Hal itulah yang menjadikan alasan Partai Buruh menggugat ambang batas parlemen ke Mahkamah Konstitusi (MK) dikutip dari rmol.id, Senin, 28 Juli 2025.
Semua diawali ketika gugatan tersebut diajukan dalam rangka memperjuangkan keadilan bagi pemilih yang suaranya tidak terwakili caleg pilihannya, hanya karena tidak dapat duduk di parlemen.
"Materi yang kami gugat kali ini adalah mengenai aturan ambang batas parlemen sebesar 4 persen dari total suara sah nasional yang dipersyaratkan oleh UU Pemilu sebagai syarat diikutsertakannya partai politik dalam penentuan kursi DPR RI," sebutnya.
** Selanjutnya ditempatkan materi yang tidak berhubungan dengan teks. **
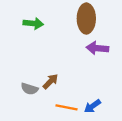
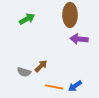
green arrow: (33, 23) -> (27, 19), turned -35

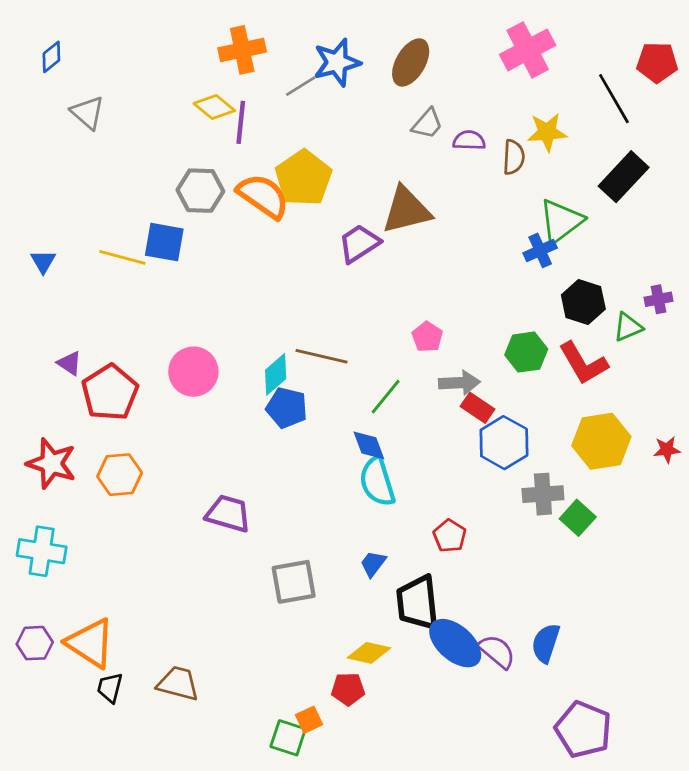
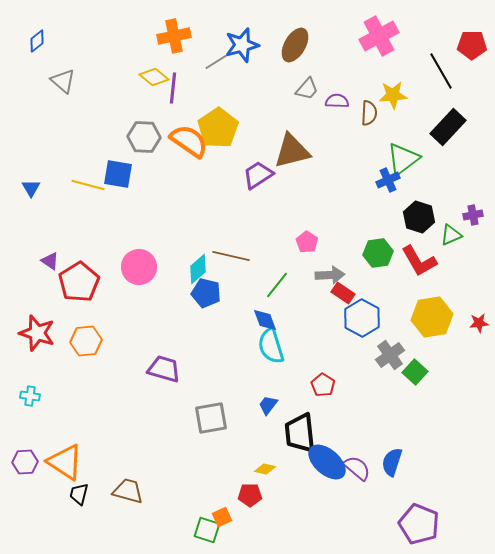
gray cross: (543, 494) -> (390, 355), turned -32
cyan cross: (42, 551) -> (30, 396), size x0.6
yellow diamond: (369, 653) -> (265, 469), size x0.7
"Aturan ambang batas parlemen atau Parliamentary Threshold (PT) ini kami uji ke MK untuk meminimalisir jumlah suara rakyat yang berpotensi terbuang sia-sia di Pemilu 2029 dan seterusnya," ujarnya.
Tambahnya, persoalan ketidakadilan bagi pemilih akibat parliamentary threshold yang dipatok 4 persen, telah terjadi pada 2 kali pemilu.
Sebagai contoh, dia membeberkan fakta dan data yang merupakan hasil kajian Partai Buruh dari Pemilu 2019.
"Berkaca pada Pemilu 2019, sedikitnya ada 12 dapil DPR RI yang jumlah suara terbuangnya bahkan melampaui jumlah suara yang terkonversi menjadi kursi," ujarnya.
Ke-12 dapil itu antara lain Aceh II, Banten II, Gorontalo, Kepulauan Riau (Kepri), Kalimantan Barat II, Papua Barat, Bengkulu, Kalimantan Utara, Maluku, Kepulauan Bangka Belitung (Babel), Maluku Utara, dan Nusa Tenggara Barat (NTB) I.
"Di dapil NTB I, suara sah pemilih yang terkonversi menjadi kursi hanya 29,73 persen, sedangkan yang tidak terkonversi menjadi kursi alias terbuang sia-sia jumlahnya mencapai 70,27 persen. Ini jelas ada yang salah dengan pengaturan PT," ujarnya.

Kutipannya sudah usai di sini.